C’est d’ailleurs de Nendaz que vient le seul parlementaire fédéral valaisan à soutenir l’initiative Weber, le conseiller national Stéphane Rossini. Un oui tout sauf tonitruant, un «oui de désaccord » comme il le dit lui même, concédant que «l’initiative est mauvaise» mais qu’il y a pire: le canton «qui ne fait pas son travail et les autorités communales non plus, car elles défendent des intérêts particuliers».

Ce oui plus que mesuré de Rossini, c’est encore trop pour un Christophe Darbellay, qui l’assimile quasi à de la délinquance: «Je regrette qu’il y a autant de Nendards…et de Nendards PDC, qui aient voté pour lui. Son attitude relève de la traitrise.» A lui seul Darbellay semble prouver les effets sévères et stupéfiants que provoque en Valais l’initiative Weber sur les cerveaux supposés pourtant les plus tempérés.

Le président du PDC suisse va ainsi jusqu’à dépasser dans l’outrance ses vieux ennemis de l’«Alliance des Alpes», – l’aile droite et montagnarde du PDC valaisan – dont il reprend soudain les poncifs les plus paranoïaques: «La plus grande attaque contre la montagne depuis longtemps… la prochaine étape sera la nationalisation des eaux.» En attendant sans doute l’obligation de repeindre les vaches d’Hérens en rouge Simmenthal.
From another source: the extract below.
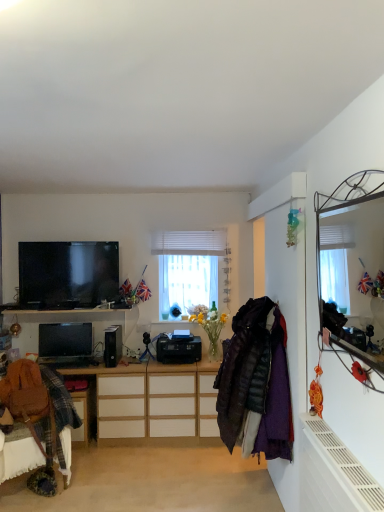 The width and height of the screenshot is (384, 512). Identify the location of vacant space situated above metallic mirror at upper right (from a real-world perspective). (345, 174). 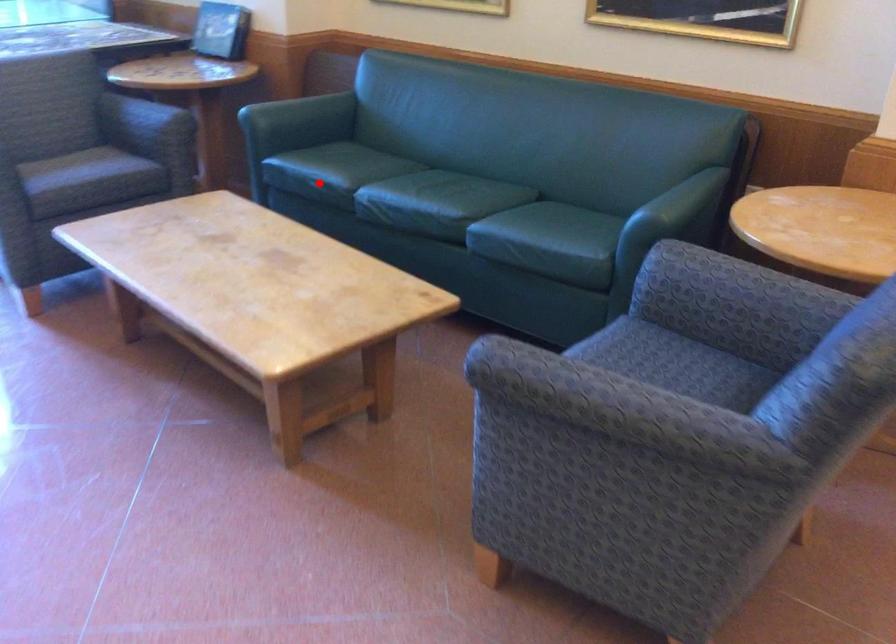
Le plus désolant dans cette affaire est de voir l’élite politico-économique de tout un canton se montrer incapable, unanimement, d’imaginer un tourisme autre qu’intensif, forcené, à rendement maximal et immédiat et de présenter cette brutale façon de faire comme la seule alternative au chaos. De la même manière que sans Rafales, l’armée suisse ne serait plus qu’une amicale de joyeux guignols.